Liverpool: FSG agree to sell minority stake in club worth £82-164m to Dynasty Equity Liverpool: FSG agree to sell minority stake in club worth £82-164m to Dynasty Equity - BBC Sport FSG sells minority stake in Liverpool Fenway Sports Group has sold a minority stake in Liverpool up to £173m (€200m) to global sports investment firm Dynasty Equity. The money raised will be used to pay down debt and help finance capital expenditure. It will not be used to fund future transfers. Liverpool’s latest accounts to June 2022 showed a net debt of £71 million. The owners' long-term commitment "remains as strong as ever" and Dynasty's involvement has been described by sources as "passive" and will not affect the operation of the club in any way nor will it provide funds for a transfer 'war chest'. FSG believes it is important Liverpool remain financially resilient for their long-term ambitions for success on the pitch and the investment is in no way a precursor to a sale. "Our long-term commitment to Liverpool remains as strong as ever," said FSG president Mike Gordon. "We have always said that if there is an investment partner that is right for Liverpool then we would pursue the opportunity to help ensure the club's long-term financial resiliency and future growth. "We look forward to building upon the long-standing relationship with Dynasty to further strengthen the club's financial position and sustain our ambitions for continued success on and off the pitch." The money will pay off bank debt incurred for the Covid pandemic as well as enhancements to Anfield Stadium, building the AXA Training Centre, repurchasing Melwood training ground for the women's team and acquisitions during this summer's transfer window. https://www.skysports.com/football/live-blog/11095/12507208/football-news-and-latest-updates-column
Not the OP, but I imagine it's largely irrelevant.
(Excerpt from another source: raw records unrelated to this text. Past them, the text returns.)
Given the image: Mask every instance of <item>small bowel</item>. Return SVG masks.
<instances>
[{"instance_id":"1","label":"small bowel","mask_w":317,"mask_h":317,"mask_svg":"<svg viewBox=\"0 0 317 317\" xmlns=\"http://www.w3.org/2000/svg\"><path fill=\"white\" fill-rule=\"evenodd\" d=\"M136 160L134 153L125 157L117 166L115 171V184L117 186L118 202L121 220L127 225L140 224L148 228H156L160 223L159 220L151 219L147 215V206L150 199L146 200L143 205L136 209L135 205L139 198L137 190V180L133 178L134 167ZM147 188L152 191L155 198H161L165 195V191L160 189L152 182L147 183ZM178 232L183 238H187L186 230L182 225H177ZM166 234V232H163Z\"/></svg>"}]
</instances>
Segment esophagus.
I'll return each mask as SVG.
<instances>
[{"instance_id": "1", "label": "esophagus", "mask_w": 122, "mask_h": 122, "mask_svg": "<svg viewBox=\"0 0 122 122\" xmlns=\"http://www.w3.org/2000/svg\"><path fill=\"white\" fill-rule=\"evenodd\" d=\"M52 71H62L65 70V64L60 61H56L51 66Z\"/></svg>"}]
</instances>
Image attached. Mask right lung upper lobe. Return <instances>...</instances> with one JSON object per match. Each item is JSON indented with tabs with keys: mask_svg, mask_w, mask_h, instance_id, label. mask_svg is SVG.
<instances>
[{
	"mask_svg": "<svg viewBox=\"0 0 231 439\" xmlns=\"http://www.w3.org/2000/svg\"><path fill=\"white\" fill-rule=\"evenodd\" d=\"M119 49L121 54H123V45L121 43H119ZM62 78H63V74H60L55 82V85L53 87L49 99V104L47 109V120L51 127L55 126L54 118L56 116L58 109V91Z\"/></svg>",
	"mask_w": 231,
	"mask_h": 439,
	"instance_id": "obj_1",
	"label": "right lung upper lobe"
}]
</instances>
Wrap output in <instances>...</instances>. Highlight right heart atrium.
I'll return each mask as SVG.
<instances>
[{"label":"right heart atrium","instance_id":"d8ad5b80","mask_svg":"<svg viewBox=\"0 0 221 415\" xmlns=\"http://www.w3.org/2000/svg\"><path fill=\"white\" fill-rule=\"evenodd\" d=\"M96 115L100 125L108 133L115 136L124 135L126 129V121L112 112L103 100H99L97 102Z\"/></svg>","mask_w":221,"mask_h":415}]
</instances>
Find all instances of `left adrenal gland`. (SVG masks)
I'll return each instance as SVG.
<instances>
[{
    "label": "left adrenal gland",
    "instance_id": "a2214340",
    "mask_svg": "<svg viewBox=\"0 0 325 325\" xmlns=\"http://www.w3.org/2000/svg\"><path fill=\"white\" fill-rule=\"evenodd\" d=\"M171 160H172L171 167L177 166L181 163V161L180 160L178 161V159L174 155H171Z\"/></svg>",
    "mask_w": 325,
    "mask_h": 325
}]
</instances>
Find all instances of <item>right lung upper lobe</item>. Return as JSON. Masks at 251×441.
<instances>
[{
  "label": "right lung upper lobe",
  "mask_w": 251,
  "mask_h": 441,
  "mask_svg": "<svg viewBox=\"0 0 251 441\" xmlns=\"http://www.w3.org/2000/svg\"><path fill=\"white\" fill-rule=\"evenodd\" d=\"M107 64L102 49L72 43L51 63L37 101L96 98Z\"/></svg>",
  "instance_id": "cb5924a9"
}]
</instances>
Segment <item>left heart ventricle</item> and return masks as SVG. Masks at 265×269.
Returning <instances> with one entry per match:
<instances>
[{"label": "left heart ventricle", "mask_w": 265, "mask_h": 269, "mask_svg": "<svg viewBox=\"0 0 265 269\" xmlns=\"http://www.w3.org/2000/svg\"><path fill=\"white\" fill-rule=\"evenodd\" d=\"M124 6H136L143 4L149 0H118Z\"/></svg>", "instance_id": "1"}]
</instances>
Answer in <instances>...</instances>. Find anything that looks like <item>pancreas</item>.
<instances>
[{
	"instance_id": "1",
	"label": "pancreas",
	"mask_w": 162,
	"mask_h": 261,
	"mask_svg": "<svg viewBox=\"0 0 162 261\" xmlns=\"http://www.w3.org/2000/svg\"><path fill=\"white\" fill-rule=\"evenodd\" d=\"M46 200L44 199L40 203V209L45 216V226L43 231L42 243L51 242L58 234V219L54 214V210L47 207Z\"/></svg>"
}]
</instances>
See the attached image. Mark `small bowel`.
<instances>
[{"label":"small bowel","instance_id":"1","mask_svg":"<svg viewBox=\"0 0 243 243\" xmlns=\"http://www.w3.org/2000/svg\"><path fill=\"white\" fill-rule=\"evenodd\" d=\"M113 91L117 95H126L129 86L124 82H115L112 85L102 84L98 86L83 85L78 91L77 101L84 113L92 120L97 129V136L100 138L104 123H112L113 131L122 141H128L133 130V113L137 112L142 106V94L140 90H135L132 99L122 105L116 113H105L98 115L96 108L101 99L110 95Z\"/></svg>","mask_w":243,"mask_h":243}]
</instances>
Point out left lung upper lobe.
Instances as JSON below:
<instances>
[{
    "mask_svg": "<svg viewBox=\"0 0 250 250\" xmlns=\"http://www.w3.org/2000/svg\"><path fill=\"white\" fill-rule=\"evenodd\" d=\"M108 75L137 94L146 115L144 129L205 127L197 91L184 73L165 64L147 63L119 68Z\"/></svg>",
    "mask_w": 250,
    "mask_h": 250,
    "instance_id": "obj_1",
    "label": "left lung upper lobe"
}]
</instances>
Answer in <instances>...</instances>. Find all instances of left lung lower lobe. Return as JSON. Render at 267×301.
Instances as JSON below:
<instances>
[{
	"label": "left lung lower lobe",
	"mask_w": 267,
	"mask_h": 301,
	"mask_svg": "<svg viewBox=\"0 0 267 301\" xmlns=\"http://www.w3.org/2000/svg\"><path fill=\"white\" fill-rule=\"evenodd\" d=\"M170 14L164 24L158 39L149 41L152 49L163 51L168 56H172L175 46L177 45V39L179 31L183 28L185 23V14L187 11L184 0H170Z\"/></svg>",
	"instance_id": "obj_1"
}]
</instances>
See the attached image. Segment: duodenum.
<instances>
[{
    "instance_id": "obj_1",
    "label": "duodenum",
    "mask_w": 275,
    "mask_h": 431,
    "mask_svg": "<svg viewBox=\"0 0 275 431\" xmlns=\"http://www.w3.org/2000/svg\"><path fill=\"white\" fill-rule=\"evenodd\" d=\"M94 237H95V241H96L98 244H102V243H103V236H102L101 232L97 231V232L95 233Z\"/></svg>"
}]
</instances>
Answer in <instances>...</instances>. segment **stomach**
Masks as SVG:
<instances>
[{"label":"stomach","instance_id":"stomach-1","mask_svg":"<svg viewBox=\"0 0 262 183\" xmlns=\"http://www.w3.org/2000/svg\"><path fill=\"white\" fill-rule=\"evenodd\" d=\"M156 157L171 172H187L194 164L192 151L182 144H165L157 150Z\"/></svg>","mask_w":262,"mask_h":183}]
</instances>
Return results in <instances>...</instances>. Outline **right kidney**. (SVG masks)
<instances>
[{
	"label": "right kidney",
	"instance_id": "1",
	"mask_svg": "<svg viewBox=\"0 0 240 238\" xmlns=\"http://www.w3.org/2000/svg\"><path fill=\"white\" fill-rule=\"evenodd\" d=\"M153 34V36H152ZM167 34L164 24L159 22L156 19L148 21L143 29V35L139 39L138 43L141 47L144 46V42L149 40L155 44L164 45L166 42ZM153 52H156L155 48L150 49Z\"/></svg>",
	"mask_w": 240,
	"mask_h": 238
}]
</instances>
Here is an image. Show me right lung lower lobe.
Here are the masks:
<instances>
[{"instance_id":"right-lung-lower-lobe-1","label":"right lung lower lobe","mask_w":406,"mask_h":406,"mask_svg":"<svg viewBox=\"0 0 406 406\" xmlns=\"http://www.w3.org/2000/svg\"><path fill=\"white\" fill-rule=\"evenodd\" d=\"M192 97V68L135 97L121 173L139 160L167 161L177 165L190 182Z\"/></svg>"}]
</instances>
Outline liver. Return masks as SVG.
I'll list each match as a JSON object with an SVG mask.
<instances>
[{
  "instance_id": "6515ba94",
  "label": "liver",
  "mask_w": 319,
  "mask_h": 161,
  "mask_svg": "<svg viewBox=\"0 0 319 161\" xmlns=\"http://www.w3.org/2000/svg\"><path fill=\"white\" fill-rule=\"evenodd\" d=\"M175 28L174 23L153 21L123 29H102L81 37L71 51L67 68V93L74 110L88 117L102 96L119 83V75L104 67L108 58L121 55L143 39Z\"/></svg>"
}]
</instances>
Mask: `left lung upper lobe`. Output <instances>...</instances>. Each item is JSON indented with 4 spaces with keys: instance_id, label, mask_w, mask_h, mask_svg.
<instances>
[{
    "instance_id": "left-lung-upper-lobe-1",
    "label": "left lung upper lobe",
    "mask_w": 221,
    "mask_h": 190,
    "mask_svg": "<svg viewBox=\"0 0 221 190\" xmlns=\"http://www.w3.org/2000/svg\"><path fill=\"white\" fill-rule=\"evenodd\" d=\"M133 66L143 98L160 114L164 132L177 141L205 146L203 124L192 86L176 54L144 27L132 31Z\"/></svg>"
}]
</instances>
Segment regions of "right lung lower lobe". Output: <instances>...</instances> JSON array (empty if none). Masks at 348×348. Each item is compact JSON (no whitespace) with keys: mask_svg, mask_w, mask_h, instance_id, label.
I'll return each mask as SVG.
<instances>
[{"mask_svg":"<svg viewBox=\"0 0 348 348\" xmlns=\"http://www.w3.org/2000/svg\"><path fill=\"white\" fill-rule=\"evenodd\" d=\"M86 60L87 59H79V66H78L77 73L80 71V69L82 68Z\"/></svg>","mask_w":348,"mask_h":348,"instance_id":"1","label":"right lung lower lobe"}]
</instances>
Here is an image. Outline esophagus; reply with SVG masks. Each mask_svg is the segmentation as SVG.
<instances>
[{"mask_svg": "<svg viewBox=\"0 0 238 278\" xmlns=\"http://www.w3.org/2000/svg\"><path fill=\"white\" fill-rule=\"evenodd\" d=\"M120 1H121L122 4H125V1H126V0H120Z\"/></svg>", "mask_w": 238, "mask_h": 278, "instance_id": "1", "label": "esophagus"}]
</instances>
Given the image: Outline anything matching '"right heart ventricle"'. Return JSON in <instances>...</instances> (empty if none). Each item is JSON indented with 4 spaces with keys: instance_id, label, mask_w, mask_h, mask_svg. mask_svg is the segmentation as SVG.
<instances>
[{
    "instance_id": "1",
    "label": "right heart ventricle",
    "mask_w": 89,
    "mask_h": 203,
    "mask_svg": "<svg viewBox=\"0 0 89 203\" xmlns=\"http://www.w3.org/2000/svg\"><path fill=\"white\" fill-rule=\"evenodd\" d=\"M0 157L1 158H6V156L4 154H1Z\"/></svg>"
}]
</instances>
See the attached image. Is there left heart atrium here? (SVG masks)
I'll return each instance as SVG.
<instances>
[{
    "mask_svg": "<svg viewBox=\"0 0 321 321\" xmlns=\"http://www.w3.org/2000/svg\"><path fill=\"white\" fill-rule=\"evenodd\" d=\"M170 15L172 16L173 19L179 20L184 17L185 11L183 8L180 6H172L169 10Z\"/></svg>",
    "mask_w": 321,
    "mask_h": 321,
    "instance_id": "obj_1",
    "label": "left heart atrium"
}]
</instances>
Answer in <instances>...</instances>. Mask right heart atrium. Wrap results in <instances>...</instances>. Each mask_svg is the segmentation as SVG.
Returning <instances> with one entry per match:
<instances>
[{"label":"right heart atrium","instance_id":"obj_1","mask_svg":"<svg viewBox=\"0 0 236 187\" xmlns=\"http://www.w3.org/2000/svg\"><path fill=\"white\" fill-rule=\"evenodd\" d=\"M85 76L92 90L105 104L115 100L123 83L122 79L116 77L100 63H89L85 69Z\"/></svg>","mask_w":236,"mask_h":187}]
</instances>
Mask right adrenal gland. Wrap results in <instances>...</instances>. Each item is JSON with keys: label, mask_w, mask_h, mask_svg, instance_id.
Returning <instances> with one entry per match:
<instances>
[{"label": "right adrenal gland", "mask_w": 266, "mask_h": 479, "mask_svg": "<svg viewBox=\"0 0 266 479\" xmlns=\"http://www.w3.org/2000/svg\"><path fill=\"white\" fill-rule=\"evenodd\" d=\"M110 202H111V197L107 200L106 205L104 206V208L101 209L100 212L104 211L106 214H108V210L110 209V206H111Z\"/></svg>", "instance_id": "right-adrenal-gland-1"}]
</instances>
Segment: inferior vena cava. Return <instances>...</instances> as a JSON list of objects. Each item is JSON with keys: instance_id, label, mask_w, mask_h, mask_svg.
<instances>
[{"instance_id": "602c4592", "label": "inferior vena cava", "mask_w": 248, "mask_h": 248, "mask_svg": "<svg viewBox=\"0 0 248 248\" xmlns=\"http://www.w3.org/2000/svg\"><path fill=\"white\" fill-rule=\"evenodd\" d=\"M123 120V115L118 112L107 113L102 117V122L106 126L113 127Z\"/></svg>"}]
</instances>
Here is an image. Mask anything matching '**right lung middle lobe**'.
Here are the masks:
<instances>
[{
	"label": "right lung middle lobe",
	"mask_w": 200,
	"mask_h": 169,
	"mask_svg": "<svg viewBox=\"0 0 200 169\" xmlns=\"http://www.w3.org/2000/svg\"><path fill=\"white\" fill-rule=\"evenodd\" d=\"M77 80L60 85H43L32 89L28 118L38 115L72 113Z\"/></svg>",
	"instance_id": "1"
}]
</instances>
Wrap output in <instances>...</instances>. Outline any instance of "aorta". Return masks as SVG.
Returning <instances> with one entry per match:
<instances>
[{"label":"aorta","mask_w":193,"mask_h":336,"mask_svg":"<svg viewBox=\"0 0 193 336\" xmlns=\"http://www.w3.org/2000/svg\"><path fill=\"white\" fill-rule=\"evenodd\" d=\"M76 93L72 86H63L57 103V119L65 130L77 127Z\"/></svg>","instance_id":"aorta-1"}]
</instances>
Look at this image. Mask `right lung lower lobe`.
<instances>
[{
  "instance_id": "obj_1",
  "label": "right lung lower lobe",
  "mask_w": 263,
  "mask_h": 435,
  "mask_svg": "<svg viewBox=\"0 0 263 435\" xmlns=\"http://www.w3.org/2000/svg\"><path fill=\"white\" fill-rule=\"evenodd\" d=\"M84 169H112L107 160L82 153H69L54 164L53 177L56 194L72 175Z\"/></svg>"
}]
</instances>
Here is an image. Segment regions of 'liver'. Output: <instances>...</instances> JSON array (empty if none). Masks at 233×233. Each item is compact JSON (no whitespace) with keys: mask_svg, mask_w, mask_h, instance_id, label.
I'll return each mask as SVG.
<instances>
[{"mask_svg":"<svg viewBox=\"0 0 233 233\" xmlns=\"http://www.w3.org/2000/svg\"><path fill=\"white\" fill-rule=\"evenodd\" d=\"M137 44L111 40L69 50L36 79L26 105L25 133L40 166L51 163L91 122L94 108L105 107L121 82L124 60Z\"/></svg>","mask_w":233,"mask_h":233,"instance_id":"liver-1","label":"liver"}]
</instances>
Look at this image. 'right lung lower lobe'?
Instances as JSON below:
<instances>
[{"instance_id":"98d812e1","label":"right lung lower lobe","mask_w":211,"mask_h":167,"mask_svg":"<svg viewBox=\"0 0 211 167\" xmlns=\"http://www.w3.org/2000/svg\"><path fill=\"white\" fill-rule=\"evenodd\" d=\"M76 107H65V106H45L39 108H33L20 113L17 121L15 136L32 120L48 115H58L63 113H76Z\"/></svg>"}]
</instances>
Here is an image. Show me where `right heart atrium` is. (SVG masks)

FSG still have the controlling share, so won't change anything about how the club is run. Supposedly the buy-in money goes towards paying debts but I highly doubt it will change much regarding our day to day operations. Just different rich people holding a different share of our club
I don't understand much regarding finances so I'm unsure if there are other implications with the buy in. Could it be the start of FSG slowly relinquishing their shareholding?